Reading this, the last sentence in his message to me, I caught my breath. Gone was the serene maturity with which I'd handled this odd encounter. Suddenly, I was angry. Who was he to invite me back into my own home for a visit? I read over the message, differently, seeing that it was peppered with references to his nearly finished manuscript. And I became meanly suspicious: here was a man who thought, after everything that had happened, that I might be of use to him! Clearly, he wanted me to visit so he could mine me for details about publishing and get a list of my contacts in New York.
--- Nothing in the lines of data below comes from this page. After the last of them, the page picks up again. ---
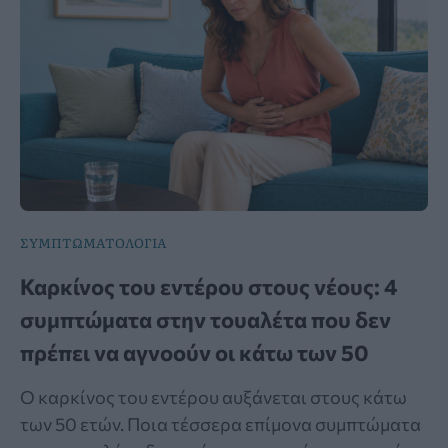
ΣΥΜΠΤΩΜΑΤΟΛΟΓΙΑ
Καρκίνος του εντέρου στους νέους: 4
συμπτώματα στην τουαλέτα που δεν
πρέπει να αγνοούν οι κάτω των 50
Ο καρκίνος του εντέρου αυξάνεται στους κάτω
των 50 ετών. Ποια τέσσερα επίμονα συμπτώματα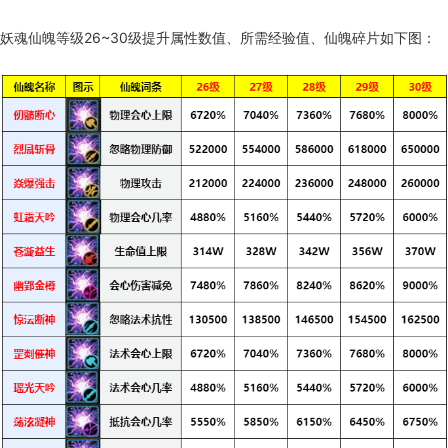
妖魂仙魄等级26~30级提升属性数值、所需经验值、仙魄碎片如下图：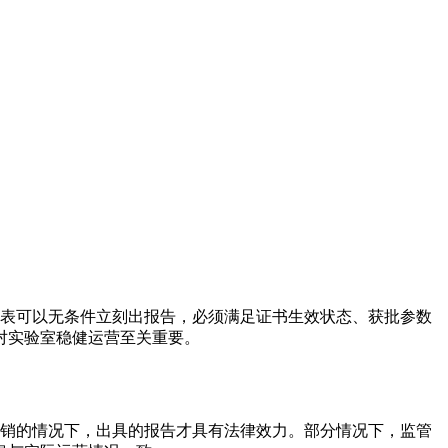
不代表可以无条件立刻出报告，必须满足证书生效状态、获批参数
对实验室稳健运营至关重要。
撤销的情况下，出具的报告才具有法律效力。部分情况下，监管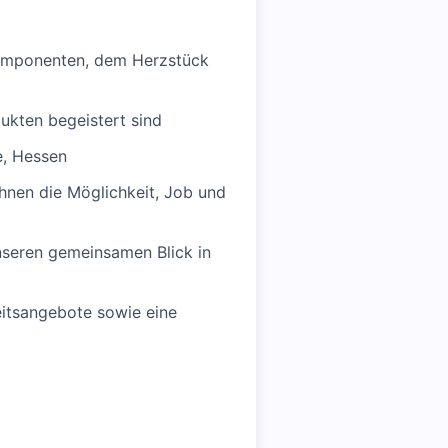
komponenten, dem Herzstück
ukten begeistert sind
e, Hessen
hnen die Möglichkeit, Job und
unseren gemeinsamen Blick in
eitsangebote sowie eine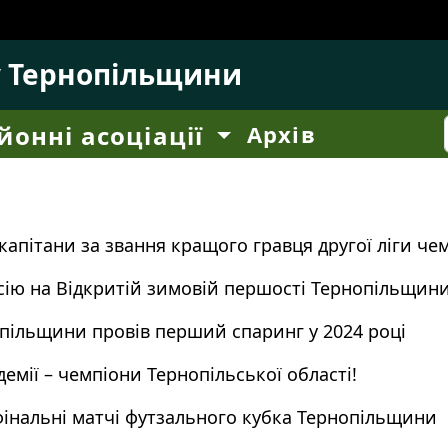
у Тернопільщини
йонні асоціації
Архів
капітани за звання кращого гравця другої ліги ч
ію на Відкритій зимовій першості Тернопільщин
пільщини провів перший спаринг у 2024 році
емії – чемпіони Тернопільської області!
фінальні матчі футзального кубка Тернопільщини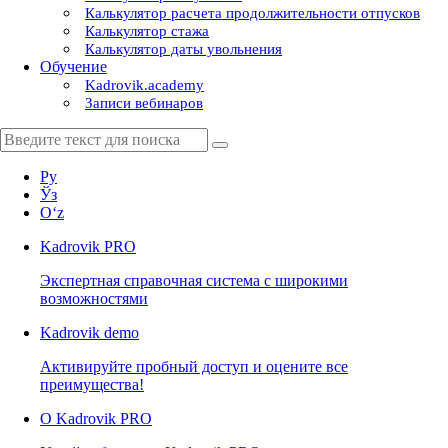
Калькулятор расчета продолжительности отпусков
Калькулятор стажа
Калькулятор даты увольнения
Обучение
Kadrovik.academy
Записи вебинаров
Ру
Ўз
Oʻz
Kadrovik
PRO
Экспертная справочная система с широкими
возможностями
Kadrovik
demo
Активируйте пробный доступ и оцените все
преимущества!
О Kadrovik PRO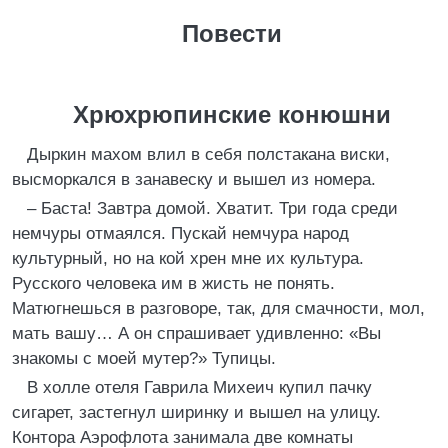
Повести
Хрюхрюпинские конюшни
Дыркин махом влил в себя полстакана виски,
высморкался в занавеску и вышел из номера.
– Баста! Завтра домой. Хватит. Три года среди
немчуры отмаялся. Пускай немчура народ
культурный, но на кой хрен мне их культура.
Русского человека им в жисть не понять.
Матюгнешься в разговоре, так, для смачности, мол,
мать вашу… А он спрашивает удивленно: «Вы
знакомы с моей мутер?» Тупицы.
В холле отеля Гаврила Михеич купил пачку
сигарет, застегнул ширинку и вышел на улицу.
Контора Аэрофлота занимала две комнаты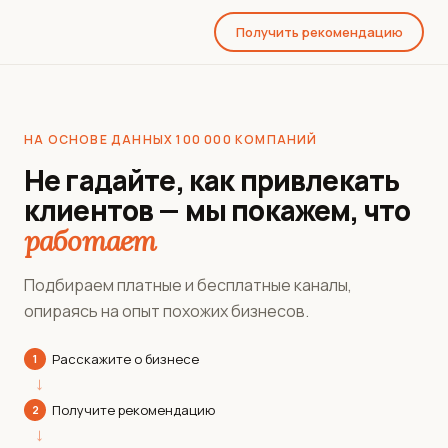
Получить рекомендацию
НА ОСНОВЕ ДАННЫХ 100 000 КОМПАНИЙ
Не гадайте, как привлекать
клиентов — мы покажем, что
работает
Подбираем платные и бесплатные каналы,
опираясь на опыт похожих бизнесов.
Расскажите о бизнесе
1
→
Получите рекомендацию
2
→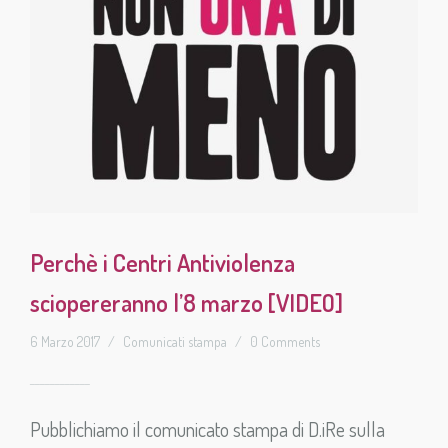
Perchè i Centri Antiviolenza
sciopereranno l’8 marzo [VIDEO]
6 Marzo 2017
/
Comunicati stampa
/
0 Comments
Pubblichiamo il comunicato stampa di D.iRe sulla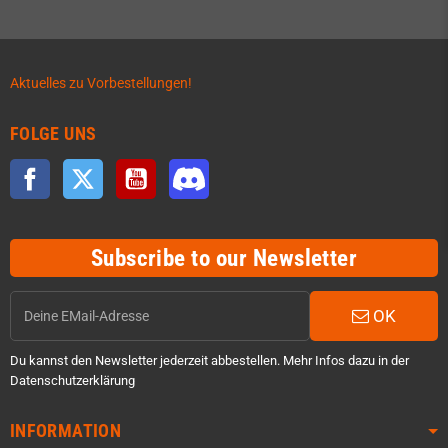
Aktuelles zu Vorbestellungen!
FOLGE UNS
Facebook
Twitter
YouTube
Discord
Subscribe to our Newsletter
OK
Du kannst den Newsletter jederzeit abbestellen. Mehr Infos dazu in der
Datenschutzerklärung
INFORMATION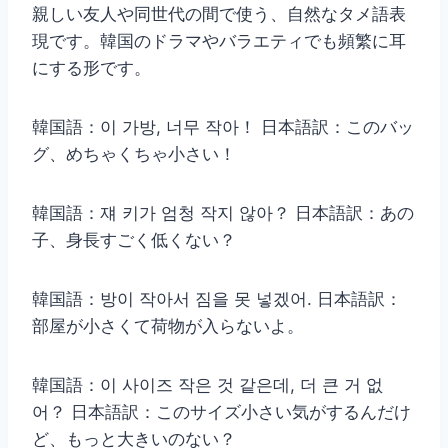
親しい友人や同世代の間で使う、自然なタメ語表
現です。韓国のドラマやバラエティでも頻繁に耳
にする形です。
韓国語：이 가방, 너무 작아！ 日本語訳：このバッ
グ、めちゃくちゃ小さい！
韓国語：쟤 키가 엄청 작지 않아？ 日本語訳：あの
子、身長すごく低くない？
韓国語：방이 작아서 짐을 못 넣겠어. 日本語訳：
部屋が小さくて荷物が入らないよ。
韓国語：이 사이즈 작은 것 같은데, 더 큰 거 없
어？ 日本語訳：このサイズ小さい気がするんだけ
ど、もっと大きいのない？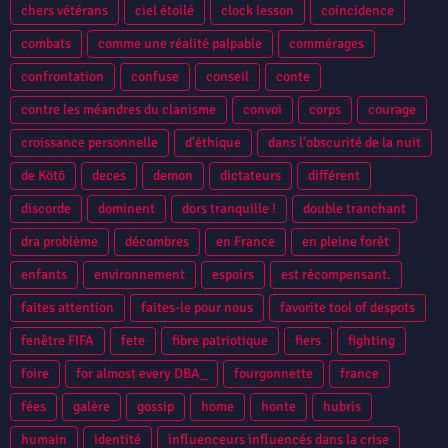
chers vétérans
ciel étoilé
clock lesson
coincidence
combats
comme une réalité palpable
commérages
confrontation
confuse
conseil
conte
contre les méandres du clanisme
convoi
corps
courage
croissance personnelle
d'éthique
dans l'obscurité de la nuit
de Kötō
deces
demon
dictateurs
différent
discorde
dominent
dors tranquille !
double tranchant
dra problème
décombres
en France
en pleine forêt
enfants
environnement
espoirs
est récompensant.
faites attention
faites-le pour nous
favorite tool of despots
fenêtre FIFA
fete
fibre patriotique
fiers
fighting
foire
for almost every DBA_
fourgonnette
france
fées
galère
gossip
home
honte
hubris
humain
identité
influenceurs influencés dans la crise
Thankfully, I waited to respond. I walked away from the computer, went to a post-surgical doctor appointment, picked up my younger son from school, conducted a few interviews, then drove home to look over the blogger's message again. This time, there was no hint of the exploitation I'd read into it before -- only a sad, articulate, kind man who sat alone, struggling to write, as I often do.
- - - - - - - - - - - -
Around 5:30 that afternoon, I was lying on the living room couch when the door opened and Jim walked in, just as he used to do, a decade ago. Since my surgery, he'd been coming over after work to help the children with dinner, check their homework, and do the heavier cleaning. He'd also hemmed a pair of my pants and darned a hole in my cashmere sweater, both of which he dropped into my lap before going into the kitchen to pour me a glass of wine.
Sober three years this time, he still looks most vulnerable to me when he is doing this. He insists it doesn't bother him -- that I shouldn't get up, reach for a glass, lift the bottle -- but sometimes, I wonder.
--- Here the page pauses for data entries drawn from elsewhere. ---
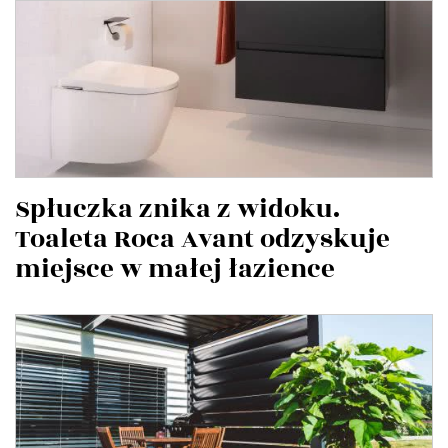
Spłuczka znika z widoku.
Toaleta Roca Avant odzyskuje
miejsce w małej łazience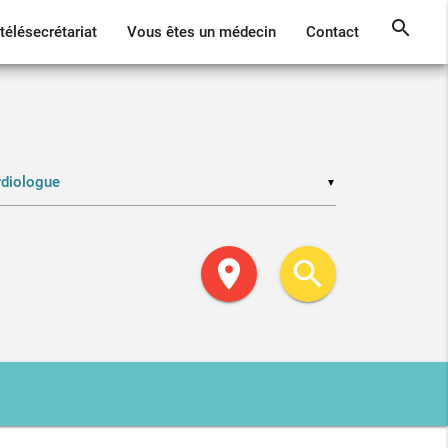
search
télésecrétariat
Vous êtes un médecin
Contact
▼
location_on
search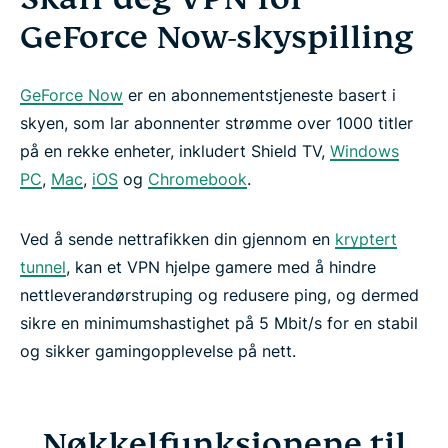
GeForce Now-skyspilling
GeForce Now
er en abonnementstjeneste basert i
skyen, som lar abonnenter strømme over 1000 titler
på en rekke enheter, inkludert Shield TV,
Windows
PC
,
Mac
,
iOS
og
Chromebook
.
Ved å sende nettrafikken din gjennom en
kryptert
tunnel
, kan et VPN hjelpe gamere med å hindre
nettleverandørstruping og redusere ping, og dermed
sikre en minimumshastighet på 5 Mbit/s for en stabil
og sikker gamingopplevelse på nett.
Nøkkelfunksjonene til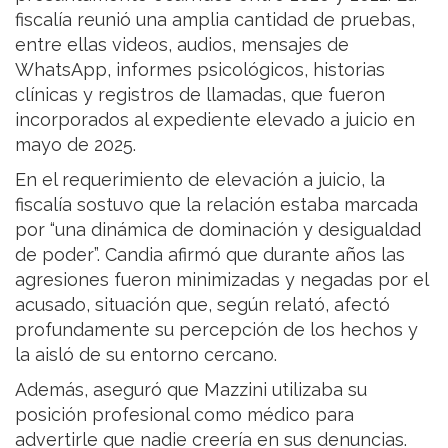
fiscalía reunió una amplia cantidad de pruebas,
entre ellas videos, audios, mensajes de
WhatsApp, informes psicológicos, historias
clínicas y registros de llamadas, que fueron
incorporados al expediente elevado a juicio en
mayo de 2025.
En el requerimiento de elevación a juicio, la
fiscalía sostuvo que la relación estaba marcada
por “una dinámica de dominación y desigualdad
de poder”. Candia afirmó que durante años las
agresiones fueron minimizadas y negadas por el
acusado, situación que, según relató, afectó
profundamente su percepción de los hechos y
la aisló de su entorno cercano.
Además, aseguró que Mazzini utilizaba su
posición profesional como médico para
advertirle que nadie creería en sus denuncias.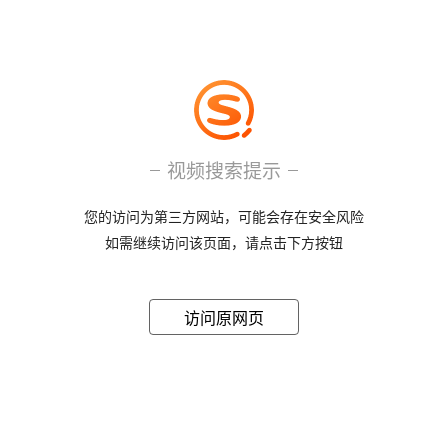
视频搜索提示
您的访问为第三方网站，可能会存在安全风险
如需继续访问该页面，请点击下方按钮
访问原网页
When he came back, I accepted the glass and gestured for him to sit next to me. He scowled. He wasn't much for talking, even back when we were married. This is one of his least favorite things about spending the evenings with us -- my desire to hash over the day. He perched on the edge of the sofa, a few inches from my bare feet, elbows planted on his thighs.
He looks completely different from the man he was in 1997. Back then he was dark-haired and clean-shaven but for a neat mustache. Now, he wears his thinning hair in a long ponytail. His beard is entirely gray. He is back to working with his hands and does not bother anymore trying to get the paint and chemicals and oil stains out of his clothes. He had on a ripped T-shirt and a pair of camouflage pants flecked with dried globs of something yellow.
I'd begun to hurt and had taken a pain pill earlier. Between that and the wine, the afternoon, sunny and warm for September, slowly started to soften. I arched my back and pointed my toes. Jim and I weren't touching -- we rarely do -- but I could feel him, within inches of my feet. "I have to tell you about this thing I read this morning," I said.
He looked at me. Then he sat back, and I began.